Where Mobile Analytics Ends - And Mobile Marketing Begins

I finally caved a couple of weeks ago and got a FitBit. All of my friends are doing it, and the added inspiration and amusement from David Sedaris’ essay in the New Yorker pushed me over the edge.

Despite an awareness of the sedentary nature of my lifestyle, I was still shocked by the first week’s data.  My dashboard told me that there were a mere 15 or 18 minutes of activity in my day. I had to take action. Simple adjustments such as getting out of the Muni at the next stop and walking back, or taking the stairs (just kidding, what I mean is I walked up the escalator) made a huge impact. Today I’m up to my 10,000 steps a day with moderate effort, and already planning how to improve on that.

That’s the thing about data: however interesting the story that data tells us, without the power to take action it can be disheartening.

It's the same when you consider your marketing efforts. The key metric to consider is uplift. This helps keep goals achievable, and facilitates a more concrete understanding of the cause and effect relationship between the message you send and your users’ behaviour.

Setting A Baseline

For example, if you’re running a campaign to encourage users to opt in for push notifications, first take stock of how many users have accepted your request in the past. It’s all very well to say that you want all, or 90% of your users to be accessible via push, but if only 35% of them have opted in, historically speaking, you might want to set a goal of 50% (which, incidentally is a solid target).  That would represent a 43% uplift - which is pretty much how I’ve done with my FitBit efforts.

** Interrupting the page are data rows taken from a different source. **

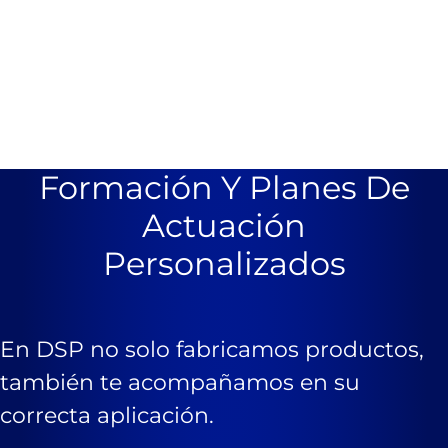
Formación Y Planes De
Actuación
Personalizados
En DSP no solo fabricamos productos,
también te acompañamos en su
correcta aplicación.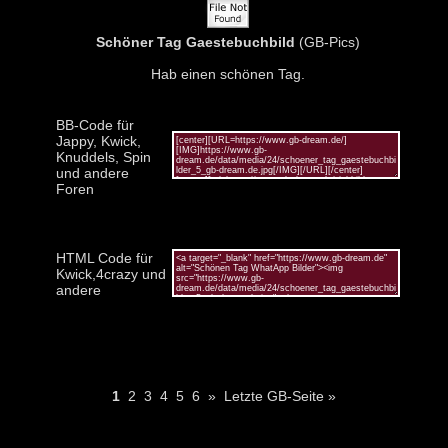
Schöner Tag Gaestebuchbild
(GB-Pics)
Hab einen schönen Tag.
BB-Code für
Jappy, Kwick,
Knuddels, Spin
und andere
Foren
HTML Code für
Kwick,4crazy und
andere
1
2
3
4
5
6
»
Letzte GB-Seite »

Naturally, you should A/B test your messaging and your timing for these messages. Once again, I’d recommend comparing the uplift of each variant against the control, and each variant against each other as well. The golden rule in all data analysis, after all, is "compared to what?"

Let’s take another example - conversion rates - conversion meaning a first purchase in this case. Your data probably show that users tend to convert early or not at all.  Once you have your baseline, you can start to take action to improve that.  

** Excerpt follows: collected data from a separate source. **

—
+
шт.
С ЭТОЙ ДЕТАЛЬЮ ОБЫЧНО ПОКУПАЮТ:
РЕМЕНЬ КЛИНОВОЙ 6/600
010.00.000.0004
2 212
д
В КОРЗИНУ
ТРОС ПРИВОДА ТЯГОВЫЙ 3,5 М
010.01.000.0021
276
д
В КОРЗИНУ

You might decide to show a special offer to users new to the app, be that a reduced price on an item, or a month’s free subscription. At first, you’ll have to guess how many times is optimal to show this message. Let’s say we show it five times to each user who has not yet made a purchase.

This campaign will give you more information to work from.  Look at the conversion rates by impression count.  Maybe 200 people make a purchase after seeing it once and 120 people after seeing it twice, but only 35 make a purchase on the third impression with an even steeper drop off after that. This tells you that 3 times is enough (in this example - obviously your user base will respond in their own unique way).

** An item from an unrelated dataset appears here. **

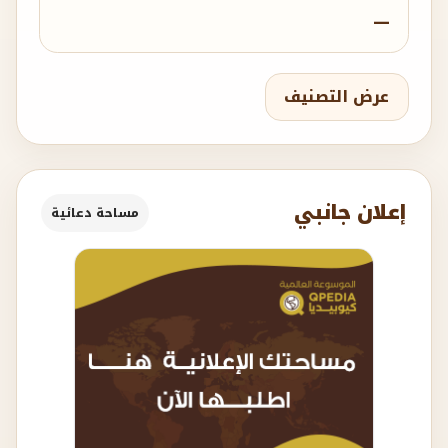
—
عرض التصنيف
إعلان جانبي
مساحة دعائية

So we’ll take that learning and continue to optimize.  Now we know 3 times is best, let’s test what price point works best. Do your users respond better to a one month or a two week free trial?  Does the $2.99 price point for your virtual currency work better than $0.99.  

In short, continue to gather data, continue to take action.

Meanwhile, I’m working on getting to 11,000 steps by incremental changes.  Wish me luck!